AIF curves were used to quantify absolute pixel-wise MBF for each sampling location using an automated pipeline employing Fermi function-constrained deconvolution [20]. The quantification pipeline first interpolates the images to a fixed temporal resolution [21, 22]. Each AIF is examined to automatically detect the time when the contrast first enters the region (upslope start), as well as the time separating the contrast first-pass and second-pass. For the detection of the upslope start time the triangle method described by Goldstein et al. is used [23]. The time separating the contrast first-pass and second-pass is identified by first detecting the corresponding peaks based on the first derivative of the curve and then detecting the minimum between the two peaks. Dynamics before and after these two time points are discarded, while the AIF upslope start is also used to temporally crop the tissue enhancement curves. A minimum time window of 20 seconds is used for deconvolution; if the cropped time window is less than this threshold then the window is extended at washout to include 20 seconds. Each tissue enhancement curve is examined to detect the time delay (time between the AIF upslope start and contrast arrival in the myocardium), which is then modelled as a unit step function in the Fermi model [20]. The fitting is repeated for 3 seconds before and after the estimated arrival time and the time providing the smallest residuals is selected [24]. Quantification is only performed for pixels within a 12 × 12 cm2 bounding box centered in the LV to reduce computation time.

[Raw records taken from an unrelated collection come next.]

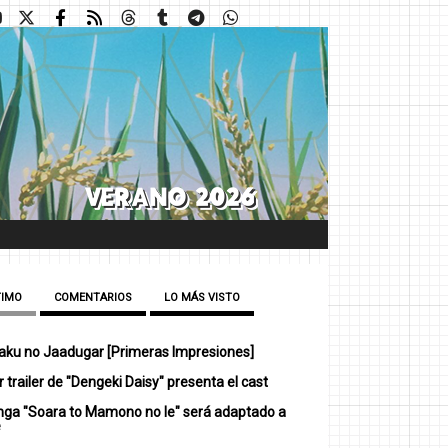
TIMO
COMENTARIOS
LO MÁS VISTO
ku no Jaadugar [Primeras Impresiones]
 trailer de "Dengeki Daisy" presenta el cast
nga "Soara to Mamono no Ie" será adaptado a
e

The pixel-wise map for each short-axis slice is interpolated into a polar grid with 60 angular positions and 10 transmural layers, as described previously [25, 26], to allow assessment of perfusion at the segmental level. First, the endocardial and epicardial contours and the superior RV insertion point are manually selected on the motion-corrected short-axis images before quantification using a custom-written MATLAB tool (Mathworks, Natick, Massachusetts, USA). The contours are then used after quantification to split the myocardium in perfusion maps into 16 segments according to the American Heart Association (AHA) model [27]. MPR, defined as the stress-to-rest ratio of MBF, was measured by dividing MBF in corresponding segments. ROI placement was performed using ImageJ (version 1.51j8; Rasband, W.S., National Institutes of Health, Bethesda, Maryland, USA) by a cardiologist experienced in CMR. For all other analyses, automated or semi-automated MATLAB (version 2019b; MathWorks) routines developed in house were used.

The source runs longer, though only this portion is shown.